Siempre espero que alguien se siente y escuche. Que alguien entre.
Espero.
Espero.
¡Estoy harta de que nadie valore nada de lo que hago!
Me dejo caer.
Dejo la puerta cerrada.
Pero sigo esperando. Que alguien entre.
Que alguien les contradiga. Que les contradigan. Que les contradigan. Puedo valer. Puedo valer.
Espero.
Les hago caso.
Pero sigo esperando. Y abro la puerta, un poco solo.
Pero espero. Aunque no sea paciente. Aunque les de la razón.
Que alguien vea el esfuerzo. Que escuche.
¡Y quiero que leas cada frase y que no se te escapen las letras!
Te espero.
No, quiero decir
Te quiero.
que espero.
Espero...
A que venga a arreglarme. ¿Alguien?
Pero... "El descenso al infierno es fácil". Y "puedo valer".

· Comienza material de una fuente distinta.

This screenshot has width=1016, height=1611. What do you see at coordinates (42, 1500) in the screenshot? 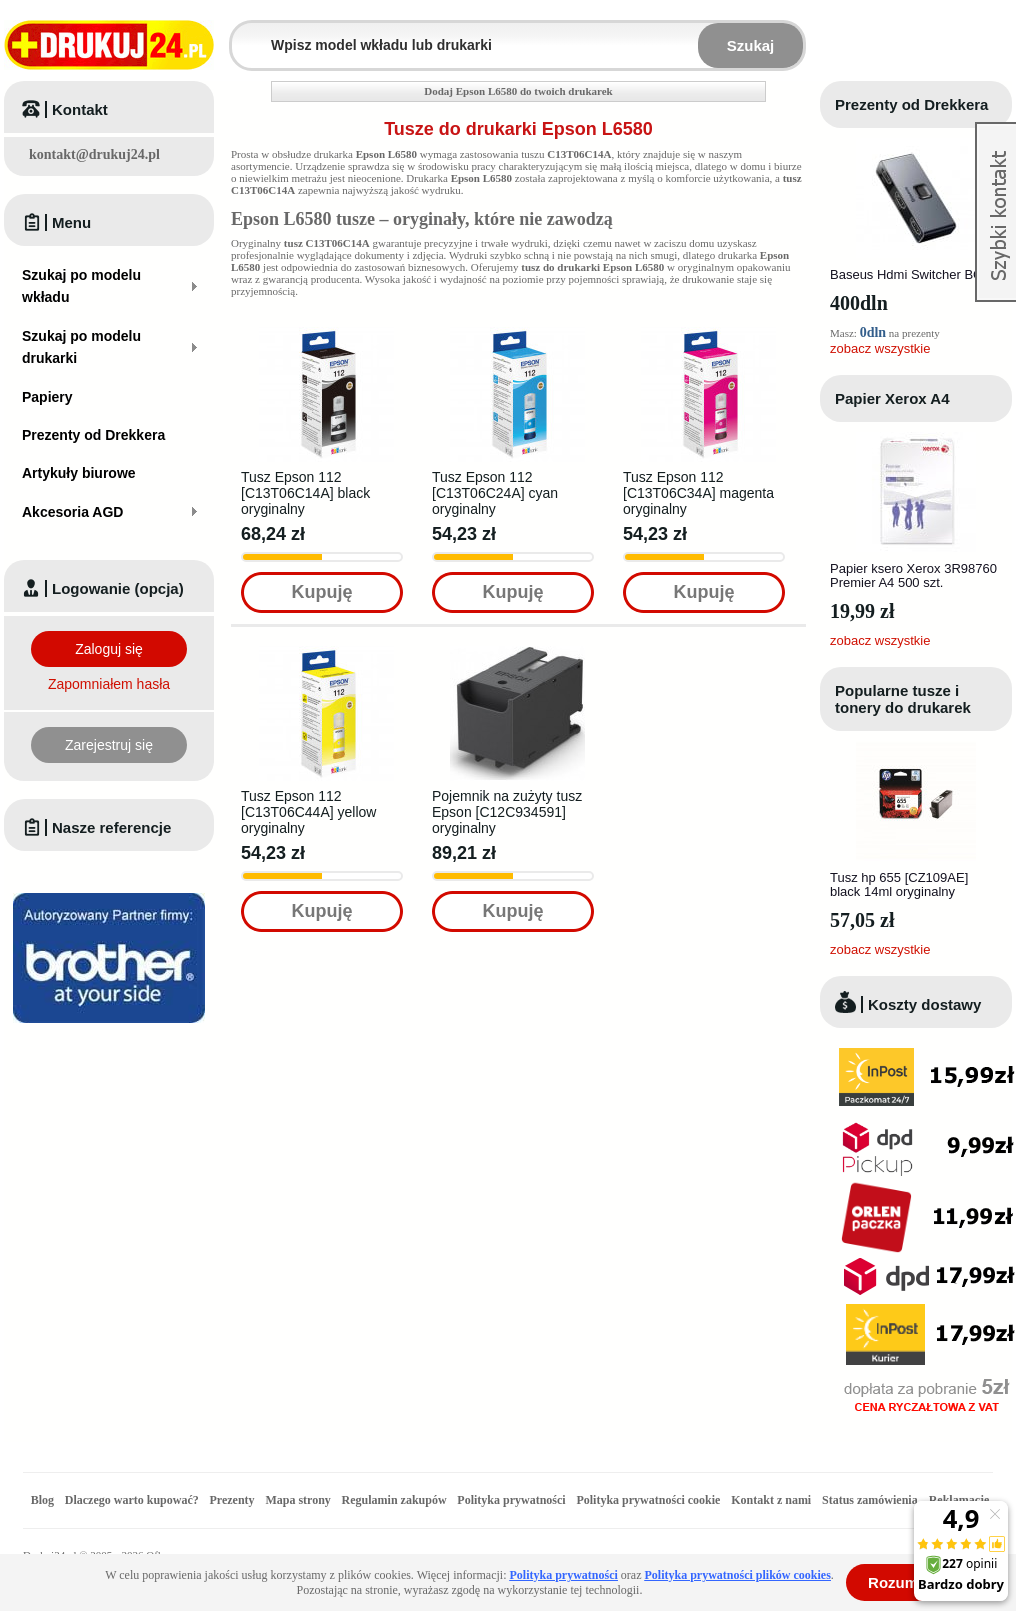 I see `Blog` at bounding box center [42, 1500].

No puedes compararte con nada porque eres todo. Ni con las melodías
porque tú eres la música. Ni con los tonos, o los matices, porque ocupas todo
ese espacio y lo sobrepasas.
Cállate. ¡Cállate!
No puedes compararte con los pedazos del arte porque tú eres el arte.
Eres mi pequeño universo.
Quiero guardarnos y poder vernos todos los días. Te quiero. ¡Te quiero!

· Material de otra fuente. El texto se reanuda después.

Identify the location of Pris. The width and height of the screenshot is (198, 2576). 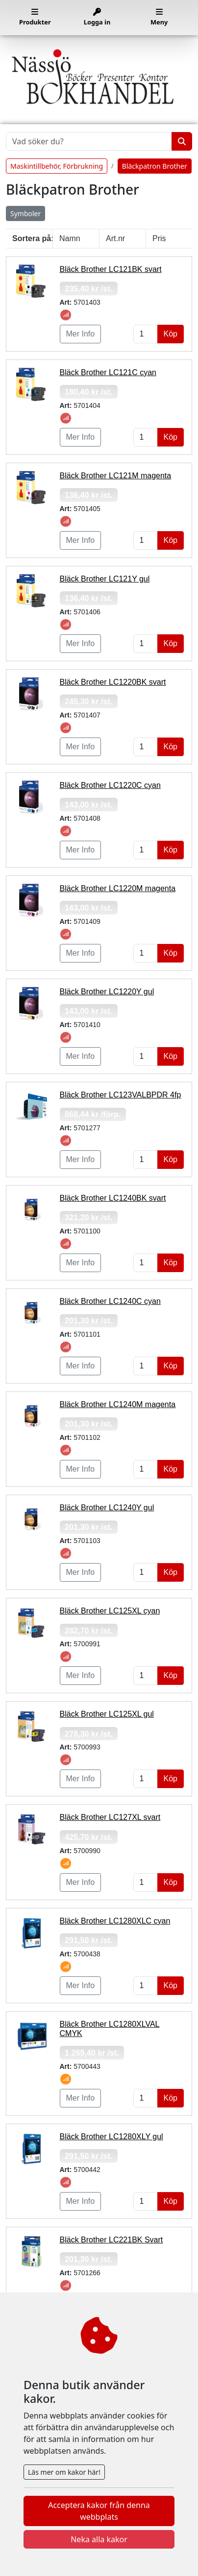 (159, 238).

Odio el color verde. Odio las fresas. Odio que nadie valore nada de lo que hago.
Intenta contar las púas de un
erizo.
Eres tremendo, cariño.
Odio hacerme daño.
Y ojalá pudieses tocar ese te quiero y recrearlo, ponértelo en el dedo,
llevarlo metido en tus oídos para seguir repitiéndotelo y que no dejes de
recordarlo.
Odio esperar sola. Odio ver pasar las horas. ¡Me odio!